Keuka Spring Vineyards - Three Reds Worth Trying (NY)

While on my travels this fall, I took the time to taste some wines from Keuka Spring Vineyards. I see them at a number of festivals and events around the state, but I haven’t been able to do a proper tasting until recently.

Keuka Spring Vineyards has been around for 25 years. The hillside tasting room is adjacent to the vineyards, and offers incredible panoramic views of Keuka Lake. The Wiltberger family are very proud of their wines. 

Keuka Spring Vineyards Vignoles 2011 - The Vignoles was a lovely, light crisp aromatic white with lovely combination of tropical fruit with big whiffs of floral overtones. The wine was soft and fruity up front but with enough acidity to keep it honest and refreshing.  A surprise coming from the Finger Lakes.
Keuka Spring Vineyards Epic Reserve 2010 – This is a blend of Merlot, Cabernet Franc and Cabernet Sauvignon. Lots of blackberry, plum, and cassis with vanilla and spices. A very nice medium-to-dark red wine with nice tannins but enough fruit to make it count. It’s a nice wine to drink now, but you can easily age this for two to five years with absolutely no problem. A really nice red.

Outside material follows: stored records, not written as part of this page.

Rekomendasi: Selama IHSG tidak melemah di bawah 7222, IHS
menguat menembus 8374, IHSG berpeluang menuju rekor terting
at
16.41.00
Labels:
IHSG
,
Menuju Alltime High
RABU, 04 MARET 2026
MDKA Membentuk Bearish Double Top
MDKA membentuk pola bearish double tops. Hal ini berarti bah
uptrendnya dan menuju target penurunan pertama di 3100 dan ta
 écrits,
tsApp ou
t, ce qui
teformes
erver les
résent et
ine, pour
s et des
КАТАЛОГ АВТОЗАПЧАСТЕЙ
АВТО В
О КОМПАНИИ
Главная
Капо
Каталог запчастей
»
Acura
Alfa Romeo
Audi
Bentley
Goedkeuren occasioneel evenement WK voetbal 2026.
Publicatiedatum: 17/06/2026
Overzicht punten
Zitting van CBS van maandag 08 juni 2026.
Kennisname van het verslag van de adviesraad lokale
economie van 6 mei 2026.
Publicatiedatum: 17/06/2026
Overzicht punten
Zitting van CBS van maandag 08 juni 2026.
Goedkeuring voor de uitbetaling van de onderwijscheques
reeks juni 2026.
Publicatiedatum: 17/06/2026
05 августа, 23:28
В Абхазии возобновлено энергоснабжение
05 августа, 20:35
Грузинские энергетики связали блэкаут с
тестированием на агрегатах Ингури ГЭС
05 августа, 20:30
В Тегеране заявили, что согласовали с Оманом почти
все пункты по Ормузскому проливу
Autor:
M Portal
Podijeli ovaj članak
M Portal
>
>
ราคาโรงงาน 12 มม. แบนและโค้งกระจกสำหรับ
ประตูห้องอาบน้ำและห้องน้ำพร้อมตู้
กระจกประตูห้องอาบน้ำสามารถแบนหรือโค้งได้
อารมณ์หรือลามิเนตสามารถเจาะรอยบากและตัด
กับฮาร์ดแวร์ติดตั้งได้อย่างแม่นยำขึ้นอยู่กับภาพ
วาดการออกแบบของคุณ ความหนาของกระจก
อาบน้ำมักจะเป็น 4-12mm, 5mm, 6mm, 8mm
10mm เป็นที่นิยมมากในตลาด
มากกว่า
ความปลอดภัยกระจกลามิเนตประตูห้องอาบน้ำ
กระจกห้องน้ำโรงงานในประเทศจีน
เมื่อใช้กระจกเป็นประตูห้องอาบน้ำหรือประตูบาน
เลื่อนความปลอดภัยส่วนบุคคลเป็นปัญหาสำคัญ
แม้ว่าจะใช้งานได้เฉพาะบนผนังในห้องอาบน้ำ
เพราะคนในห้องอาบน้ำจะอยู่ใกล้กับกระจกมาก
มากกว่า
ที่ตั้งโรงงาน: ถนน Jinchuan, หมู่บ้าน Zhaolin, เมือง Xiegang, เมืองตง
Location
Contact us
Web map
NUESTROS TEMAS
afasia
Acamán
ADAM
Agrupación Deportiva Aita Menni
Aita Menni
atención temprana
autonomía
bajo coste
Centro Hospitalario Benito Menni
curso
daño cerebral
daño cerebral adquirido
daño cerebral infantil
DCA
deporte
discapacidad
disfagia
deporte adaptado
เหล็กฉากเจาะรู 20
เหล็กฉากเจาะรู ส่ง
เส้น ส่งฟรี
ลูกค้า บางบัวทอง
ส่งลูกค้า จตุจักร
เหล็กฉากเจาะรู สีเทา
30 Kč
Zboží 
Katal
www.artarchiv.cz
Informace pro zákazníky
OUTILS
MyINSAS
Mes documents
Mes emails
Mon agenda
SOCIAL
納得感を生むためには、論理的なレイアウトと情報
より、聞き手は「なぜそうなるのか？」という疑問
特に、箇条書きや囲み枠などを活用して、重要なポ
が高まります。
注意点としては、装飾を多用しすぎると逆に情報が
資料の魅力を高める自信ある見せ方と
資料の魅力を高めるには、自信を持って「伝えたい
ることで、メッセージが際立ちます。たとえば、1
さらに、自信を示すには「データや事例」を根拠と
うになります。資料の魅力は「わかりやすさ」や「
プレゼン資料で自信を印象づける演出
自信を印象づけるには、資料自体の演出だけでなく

Keuka Spring Vineyards Miller’s Cover Red 2011 – This wine has always been a hit for Keuka Spring Vineyards, having won 2009 and 2010 Best in Show and Best in Red Honors at the New York State Fair Wine Competition. Cabernet Sauvignon and Merlot are combined in this medium-bodied, earthy red. Surprisingly soft and quaffable, still a wine you can drink now or lay down for a few years. Very nice!
Three very nice wines from Keuka Lake!!! Enjoy!!